### EXERCISE
What is needed is an exact copy of the entries below, with the pictures left out.

Document structure recognition data:
---

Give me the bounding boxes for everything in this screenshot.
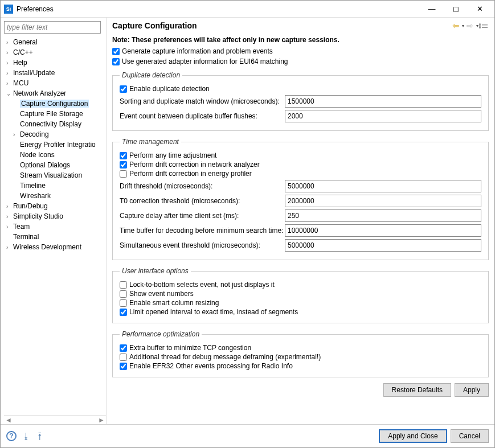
apply-and-close-button[interactable]: Apply and Close xyxy=(379,429,447,443)
back-icon[interactable]: ⇦ xyxy=(452,21,459,30)
tree-item[interactable]: ›Decoding xyxy=(4,129,106,139)
horizontal-scrollbar[interactable]: ◄► xyxy=(4,415,106,424)
tree-item[interactable]: ›Install/Update xyxy=(4,68,106,78)
tree-item[interactable]: Terminal xyxy=(4,232,106,242)
import-icon[interactable]: ⭳ xyxy=(22,431,30,441)
tree-item[interactable]: Capture Configuration xyxy=(4,98,106,109)
time-management-group: Time management Perform any time adjustm… xyxy=(112,138,489,260)
content-pane: Capture Configuration ⇦▾ ⇨▾ Note: These … xyxy=(107,18,494,424)
back-menu-caret[interactable]: ▾ xyxy=(462,23,464,28)
time-buffer-input[interactable] xyxy=(285,224,481,237)
tree-item[interactable]: ›MCU xyxy=(4,78,106,88)
duplicate-legend: Duplicate detection xyxy=(120,71,182,79)
duplicate-detection-group: Duplicate detection Enable duplicate det… xyxy=(112,71,489,131)
drift-threshold-label: Drift threshold (microseconds): xyxy=(120,182,285,190)
tree-item[interactable]: ›Team xyxy=(4,221,106,232)
drift-na-checkbox[interactable] xyxy=(120,161,127,168)
sort-window-input[interactable] xyxy=(285,95,481,108)
ui-options-group: User interface options Lock-to-bottom se… xyxy=(112,267,489,323)
drift-ep-label: Perform drift correction in energy profi… xyxy=(129,170,252,178)
tree-item[interactable]: Capture File Storage xyxy=(4,109,106,119)
help-icon[interactable]: ? xyxy=(6,431,17,441)
tree-item[interactable]: ›Help xyxy=(4,57,106,68)
enable-dup-label: Enable duplicate detection xyxy=(129,85,210,93)
tree-item[interactable]: Node Icons xyxy=(4,150,106,160)
generate-info-label: Generate capture information and problem… xyxy=(122,47,273,55)
additional-thread-label: Additional thread for debug message defr… xyxy=(129,353,321,361)
time-legend: Time management xyxy=(120,138,181,146)
cancel-button[interactable]: Cancel xyxy=(451,429,489,443)
tree-item[interactable]: ›C/C++ xyxy=(4,47,106,57)
lock-bottom-checkbox[interactable] xyxy=(120,281,127,289)
tree-item[interactable]: ›Run/Debug xyxy=(4,201,106,211)
smart-resize-label: Enable smart column resizing xyxy=(129,299,219,307)
ui-legend: User interface options xyxy=(120,267,191,275)
filter-input[interactable] xyxy=(4,21,101,34)
window-title: Preferences xyxy=(17,5,420,13)
show-nums-label: Show event numbers xyxy=(129,290,194,298)
time-buffer-label: Time buffer for decoding before minimum … xyxy=(120,227,285,235)
close-button[interactable]: ✕ xyxy=(468,1,491,17)
perf-legend: Performance optimization xyxy=(120,330,202,338)
restore-defaults-button[interactable]: Restore Defaults xyxy=(383,383,451,397)
bottom-bar: ? ⭳ ⭱ Apply and Close Cancel xyxy=(1,424,494,447)
extra-buffer-label: Extra buffer to minimize TCP congestion xyxy=(129,344,251,352)
view-menu-icon[interactable] xyxy=(481,23,489,29)
sim-threshold-input[interactable] xyxy=(285,239,481,252)
export-icon[interactable]: ⭱ xyxy=(36,431,44,441)
smart-resize-checkbox[interactable] xyxy=(120,299,127,307)
tree-item[interactable]: ›Simplicity Studio xyxy=(4,211,106,221)
perform-any-label: Perform any time adjustment xyxy=(129,151,216,159)
tree-item[interactable]: Connectivity Display xyxy=(4,119,106,129)
tree-item[interactable]: Stream Visualization xyxy=(4,170,106,180)
limit-interval-checkbox[interactable] xyxy=(120,309,127,316)
sim-threshold-label: Simultaneous event threshold (microsecon… xyxy=(120,241,285,249)
drift-threshold-input[interactable] xyxy=(285,180,481,192)
t0-threshold-input[interactable] xyxy=(285,195,481,207)
sort-window-label: Sorting and duplicate match window (micr… xyxy=(120,97,285,105)
event-count-label: Event count between duplicate buffer flu… xyxy=(120,112,285,120)
forward-icon[interactable]: ⇨ xyxy=(467,21,473,30)
drift-ep-checkbox[interactable] xyxy=(120,170,127,178)
capture-delay-label: Capture delay after time client set (ms)… xyxy=(120,212,285,220)
tree-item[interactable]: Timeline xyxy=(4,180,106,191)
sidebar: ›General›C/C++›Help›Install/Update›MCU⌄N… xyxy=(1,18,107,424)
app-icon: Si xyxy=(4,5,13,14)
tree-item[interactable]: Optional Dialogs xyxy=(4,160,106,170)
perform-any-checkbox[interactable] xyxy=(120,152,127,159)
generate-info-checkbox[interactable] xyxy=(112,48,120,55)
preferences-tree[interactable]: ›General›C/C++›Help›Install/Update›MCU⌄N… xyxy=(4,37,106,415)
event-count-input[interactable] xyxy=(285,110,481,122)
limit-interval-label: Limit opened interval to exact time, ins… xyxy=(129,308,298,316)
page-title: Capture Configuration xyxy=(112,21,452,30)
extra-buffer-checkbox[interactable] xyxy=(120,344,127,352)
apply-button[interactable]: Apply xyxy=(455,383,489,397)
drift-na-label: Perform drift correction in network anal… xyxy=(129,161,260,168)
maximize-button[interactable]: ◻ xyxy=(444,1,467,17)
enable-dup-checkbox[interactable] xyxy=(120,85,127,93)
performance-group: Performance optimization Extra buffer to… xyxy=(112,330,489,377)
titlebar: Si Preferences — ◻ ✕ xyxy=(1,1,494,18)
tree-item[interactable]: Wireshark xyxy=(4,191,106,201)
use-adapter-label: Use generated adapter information for EU… xyxy=(122,57,288,65)
note-text: Note: These preferences will take affect… xyxy=(112,36,489,44)
tree-item[interactable]: Energy Profiler Integratio xyxy=(4,139,106,150)
tree-item[interactable]: ›Wireless Development xyxy=(4,242,106,252)
tree-item[interactable]: ⌄Network Analyzer xyxy=(4,88,106,98)
show-nums-checkbox[interactable] xyxy=(120,290,127,298)
use-adapter-checkbox[interactable] xyxy=(112,58,120,65)
additional-thread-checkbox[interactable] xyxy=(120,354,127,361)
efr32-label: Enable EFR32 Other events processing for… xyxy=(129,362,293,370)
tree-item[interactable]: ›General xyxy=(4,37,106,47)
capture-delay-input[interactable] xyxy=(285,209,481,222)
efr32-checkbox[interactable] xyxy=(120,363,127,370)
forward-menu-caret[interactable]: ▾ xyxy=(476,23,478,28)
lock-bottom-label: Lock-to-bottom selects event, not just d… xyxy=(129,281,275,289)
t0-threshold-label: T0 correction threshold (microseconds): xyxy=(120,197,285,205)
minimize-button[interactable]: — xyxy=(420,1,443,17)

---

### RESPONSE BOX
Give me the bounding boxes for everything in this screenshot.
apply-and-close-button[interactable]: Apply and Close xyxy=(379,429,447,443)
back-icon[interactable]: ⇦ xyxy=(452,21,459,30)
tree-item[interactable]: ›Decoding xyxy=(4,129,106,139)
horizontal-scrollbar[interactable]: ◄► xyxy=(4,415,106,424)
tree-item[interactable]: ›Install/Update xyxy=(4,68,106,78)
tree-item[interactable]: Terminal xyxy=(4,232,106,242)
import-icon[interactable]: ⭳ xyxy=(22,431,30,441)
tree-item[interactable]: Capture Configuration xyxy=(4,98,106,109)
time-management-group: Time management Perform any time adjustm… xyxy=(112,138,489,260)
content-pane: Capture Configuration ⇦▾ ⇨▾ Note: These … xyxy=(107,18,494,424)
back-menu-caret[interactable]: ▾ xyxy=(462,23,464,28)
time-buffer-input[interactable] xyxy=(285,224,481,237)
tree-item[interactable]: ›MCU xyxy=(4,78,106,88)
duplicate-legend: Duplicate detection xyxy=(120,71,182,79)
duplicate-detection-group: Duplicate detection Enable duplicate det… xyxy=(112,71,489,131)
drift-threshold-label: Drift threshold (microseconds): xyxy=(120,182,285,190)
tree-item[interactable]: ›Team xyxy=(4,221,106,232)
drift-na-checkbox[interactable] xyxy=(120,161,127,168)
sort-window-input[interactable] xyxy=(285,95,481,108)
ui-options-group: User interface options Lock-to-bottom se… xyxy=(112,267,489,323)
drift-ep-label: Perform drift correction in energy profi… xyxy=(129,170,252,178)
tree-item[interactable]: Capture File Storage xyxy=(4,109,106,119)
help-icon[interactable]: ? xyxy=(6,431,17,441)
tree-item[interactable]: ›Help xyxy=(4,57,106,68)
enable-dup-label: Enable duplicate detection xyxy=(129,85,210,93)
tree-item[interactable]: Node Icons xyxy=(4,150,106,160)
generate-info-label: Generate capture information and problem… xyxy=(122,47,273,55)
additional-thread-label: Additional thread for debug message defr… xyxy=(129,353,321,361)
time-legend: Time management xyxy=(120,138,181,146)
cancel-button[interactable]: Cancel xyxy=(451,429,489,443)
tree-item[interactable]: ›C/C++ xyxy=(4,47,106,57)
lock-bottom-checkbox[interactable] xyxy=(120,281,127,289)
tree-item[interactable]: ›Run/Debug xyxy=(4,201,106,211)
smart-resize-label: Enable smart column resizing xyxy=(129,299,219,307)
ui-legend: User interface options xyxy=(120,267,191,275)
filter-input[interactable] xyxy=(4,21,101,34)
window-title: Preferences xyxy=(17,5,420,13)
show-nums-label: Show event numbers xyxy=(129,290,194,298)
time-buffer-label: Time buffer for decoding before minimum … xyxy=(120,227,285,235)
close-button[interactable]: ✕ xyxy=(468,1,491,17)
perf-legend: Performance optimization xyxy=(120,330,202,338)
restore-defaults-button[interactable]: Restore Defaults xyxy=(383,383,451,397)
bottom-bar: ? ⭳ ⭱ Apply and Close Cancel xyxy=(1,424,494,447)
extra-buffer-label: Extra buffer to minimize TCP congestion xyxy=(129,344,251,352)
view-menu-icon[interactable] xyxy=(481,23,489,29)
sim-threshold-input[interactable] xyxy=(285,239,481,252)
export-icon[interactable]: ⭱ xyxy=(36,431,44,441)
smart-resize-checkbox[interactable] xyxy=(120,299,127,307)
tree-item[interactable]: ›Simplicity Studio xyxy=(4,211,106,221)
perform-any-label: Perform any time adjustment xyxy=(129,151,216,159)
tree-item[interactable]: Connectivity Display xyxy=(4,119,106,129)
tree-item[interactable]: Stream Visualization xyxy=(4,170,106,180)
limit-interval-checkbox[interactable] xyxy=(120,309,127,316)
sim-threshold-label: Simultaneous event threshold (microsecon… xyxy=(120,241,285,249)
drift-threshold-input[interactable] xyxy=(285,180,481,192)
t0-threshold-input[interactable] xyxy=(285,195,481,207)
sort-window-label: Sorting and duplicate match window (micr… xyxy=(120,97,285,105)
event-count-label: Event count between duplicate buffer flu… xyxy=(120,112,285,120)
forward-icon[interactable]: ⇨ xyxy=(467,21,473,30)
drift-ep-checkbox[interactable] xyxy=(120,170,127,178)
capture-delay-label: Capture delay after time client set (ms)… xyxy=(120,212,285,220)
tree-item[interactable]: Timeline xyxy=(4,180,106,191)
sidebar: ›General›C/C++›Help›Install/Update›MCU⌄N… xyxy=(1,18,107,424)
app-icon: Si xyxy=(4,5,13,14)
tree-item[interactable]: Optional Dialogs xyxy=(4,160,106,170)
perform-any-checkbox[interactable] xyxy=(120,152,127,159)
generate-info-checkbox[interactable] xyxy=(112,48,120,55)
preferences-tree[interactable]: ›General›C/C++›Help›Install/Update›MCU⌄N… xyxy=(4,37,106,415)
event-count-input[interactable] xyxy=(285,110,481,122)
limit-interval-label: Limit opened interval to exact time, ins… xyxy=(129,308,298,316)
page-title: Capture Configuration xyxy=(112,21,452,30)
extra-buffer-checkbox[interactable] xyxy=(120,344,127,352)
apply-button[interactable]: Apply xyxy=(455,383,489,397)
drift-na-label: Perform drift correction in network anal… xyxy=(129,161,260,168)
maximize-button[interactable]: ◻ xyxy=(444,1,467,17)
enable-dup-checkbox[interactable] xyxy=(120,85,127,93)
performance-group: Performance optimization Extra buffer to… xyxy=(112,330,489,377)
titlebar: Si Preferences — ◻ ✕ xyxy=(1,1,494,18)
tree-item[interactable]: Wireshark xyxy=(4,191,106,201)
use-adapter-label: Use generated adapter information for EU… xyxy=(122,57,288,65)
note-text: Note: These preferences will take affect… xyxy=(112,36,489,44)
tree-item[interactable]: Energy Profiler Integratio xyxy=(4,139,106,150)
tree-item[interactable]: ›Wireless Development xyxy=(4,242,106,252)
tree-item[interactable]: ⌄Network Analyzer xyxy=(4,88,106,98)
show-nums-checkbox[interactable] xyxy=(120,290,127,298)
use-adapter-checkbox[interactable] xyxy=(112,58,120,65)
additional-thread-checkbox[interactable] xyxy=(120,354,127,361)
efr32-label: Enable EFR32 Other events processing for… xyxy=(129,362,293,370)
tree-item[interactable]: ›General xyxy=(4,37,106,47)
capture-delay-input[interactable] xyxy=(285,209,481,222)
efr32-checkbox[interactable] xyxy=(120,363,127,370)
forward-menu-caret[interactable]: ▾ xyxy=(476,23,478,28)
lock-bottom-label: Lock-to-bottom selects event, not just d… xyxy=(129,281,275,289)
t0-threshold-label: T0 correction threshold (microseconds): xyxy=(120,197,285,205)
minimize-button[interactable]: — xyxy=(420,1,443,17)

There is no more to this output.